Welcome back to Film Buff Fridays!

You’d think with a movie review podcast called “One Movie Punch” that I would have gotten around to seeing at least one Shaw Brothers production since starting. I was pretty excited when I learned this film became available, and I’m glad I can sneak it in. Who knows, maybe the sequel next week? Only time will tell. Got a favorite Shaw Brothers production? Let me know at onemoviepunch.com.

And now...

Today’s movie is “Five Deadly Venoms” (1978), also known as “The Five Venoms”, the legendary Shaw Brothers production directed by Cheh Chang and written for the screen in collaboration with Kuang Ni. The film follows Yang Tieh (Sheng Chiang), tasked by his dying master to make sure his five top students have not used their skills for evil. Yang Tieh sets out to confront each of the Five Deadly Venoms, attempting to discover who he can trust and who must be defeated once and for all.

Spoilers ahead.

We’re headed back a decade to watch one of the premiere and most influential martial arts films of all time. The Hong Kong film scene remains a bustling industry, but the largest company among them all were the Shaw Brothers. If you saw a stop-motion martial-arts action film on daytime television, it was likely a Shaw Brothers production, which influenced the next wave of action films, directors like Quentin Tarantino, and a little known hip-hop group called... let me check my notes... the Wu-Tang Clan.

“Five Deadly Venoms”, despite its opening technique demonstration and simple premise, is a deceptively complex crime thriller, surrounding an attempt to extort the location of an old man’s wealth built by the use of the Poison Clan techniques. The clan members also don’t know each other’s identities, or at least not everyone’s identity, so we get to discover each member through their fighting style, or by their own revelation. And it all culminates into a melee at the end with shifting alliances and great fight choreography, at least for the time.

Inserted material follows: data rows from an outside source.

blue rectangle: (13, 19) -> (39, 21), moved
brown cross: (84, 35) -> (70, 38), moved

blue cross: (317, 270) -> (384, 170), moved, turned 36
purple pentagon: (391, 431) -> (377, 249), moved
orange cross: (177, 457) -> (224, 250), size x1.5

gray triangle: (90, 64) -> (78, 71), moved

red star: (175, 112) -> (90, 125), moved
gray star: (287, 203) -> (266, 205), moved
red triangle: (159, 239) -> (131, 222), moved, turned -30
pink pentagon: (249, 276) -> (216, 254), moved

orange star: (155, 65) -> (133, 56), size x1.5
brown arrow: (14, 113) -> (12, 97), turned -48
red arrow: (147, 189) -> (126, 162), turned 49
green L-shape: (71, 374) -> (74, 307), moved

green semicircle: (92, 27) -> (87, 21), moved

I say for the time, because the film also has all the limitations of the technology of the time, still unable to capture the speed of some martial artists, most notably Bruce Lee, and, in the case of this film, some painfully fake blood used liberally, especially from the mouth. I would love to see a remake of this film, using today’s fight choreography advancements, both in style and technology. It could even launch a new series of period kung-fu films, mining the archives of many Shaw Brothers productions.

“Five Deadly Venoms” (1978) is a legendary martial arts film, one of many directed by Cheh Chang and produced by the Shaw Brothers. Its influence is pervasive, driven by syndicated broadcasts with English dubbing and enjoyable fight choreography. Fans of martial arts films who haven’t delved into the Shaw Brothers library would find no better entry than right here.

Rotten Tomatoes: NR

Metacritic: NR

One Movie Punch: 8.2/10

“Five Deadly Venoms” (1978) is rated R and is currently streaming on Amazon Prime.